Poets, writers and painters such as Cezanne have long celebrated the beauties of Provence, its balmy climate, a rich diversity of landscapes from the undulating hillsides of luxuriant vegetation, known locally as garrigue, to the sweeping coastline of the Mediterranean.
But it is the region’s ephemeral light that has most beguiled creative people, drawing renowned artists – Joseph Vernet, Emile Loubon and Vincent van Gogh – to visit the region in an endeavour to capture the fleeting qualities of light and colour.
Walkers at the foot of Saint-Victoire mountain, whose highest point reaches 1011 metres at the Pic des Mouches. The mountain is now famous throughout the world as one of the favourite subjects of the artist Paul Cézanne, who painted it many times. © Atout France/Michel Angot
Yet one artist above all others is inextricably linked with Provence: Paul Cézanne.
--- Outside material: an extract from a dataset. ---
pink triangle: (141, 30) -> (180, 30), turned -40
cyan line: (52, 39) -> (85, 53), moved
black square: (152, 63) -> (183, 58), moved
This was his native region, and he remained deeply attached to it throughout his life, himself motivating early 20th-century painters such as André Derain, Georges Braque and Raoul Dufy to visit Provence and to experiment with the new ideas that were to become known as ‘Fauvism’ and ‘Cubism’. For art lovers, it is fascinating to realise that this atmospheric region around Marseille and Aix-en-Provence was the setting for the pioneering brush strokes of ‘Modern’ painting. These and other artists have contributed to the far-reaching renown of Provence by painting scenes like the town of Aix (Cezanne’s birthplace), Sainte-Victoire mountain, Arles, la Ciotat, Cassis, and l’Estaque, then a small industrial harbour north of Marseille, and today a tranquil settlement dependent on the sea for its livelihood. It was in l’Estaque, which he visited on no fewer than five occasions between 1870 (the time of the Franco-Prussian War) and 1886, that Cezanne began an artistic love affair with his home region, a passionate involvement with town, village and countryside. From this ‘marriage’ arose a unique body of artistic creation, one that has had a profound influence on artists ever since. It was as if the artist’s communion with nature somehow found a passage to another dimension, a breakthrough in ideas that was as startling as it was innovative.
It was into the early 19th-century world of a commercial Provençal family that Paul Cezanne was born. But of his birthplace, along the Rue de l’Opéra in Aix, only the façade now remains. His father was a successful hat maker, his ‘Chaponnerie’, or hat factory, still stands, adjacent to Les Deux Garcons, at 55 Cours Mirabeau. Later, Cézanne’s father became a banker, urging his son to study law. But it was not the legal profession that inspired Cézanne. He wanted to paint.
In 1859, Cezanne’s father bought the Jas de Bouffan, a bastide, or country house, on the outskirts of Aix, formerly the house of the Governor of Provence. It is even now a fine house in the middle of rows of plane and chestnut trees – a scene Cézanne represented in Chestnut Tree alley in the Jas de Bouffan. For forty years, off and on, this was Cézanne’s home, a beautiful building of simple design on the top floor of which Cézanne had an atelier, his studio, facing north towards the centre of the city. It is remarkably small, you expect something much more grand. But it is nonetheless inspiring to stand in it, to look through the windows at the rows of trees on which Cézanne himself gazed, realising that this is where Cézanne worked on many of his great works, although his particular passion, and ultimately the case of his death, was to paint out of doors.
The future of Jas de Bouffan is uncertain; political and financial divides haggle to find an acceptable plan for the house, while conservationists pray that common sense will prevail and the house used in some way to pay homage to Cezanne. It remains in a poor state of repair and the only room you could enter, when we visited in 2011, was the dilapidated salon (there are plans to restore more of the Jas). Because of this, you are not allowed to wander round on your own but must go on a guided visit, most of which takes place in the surrounding gardens.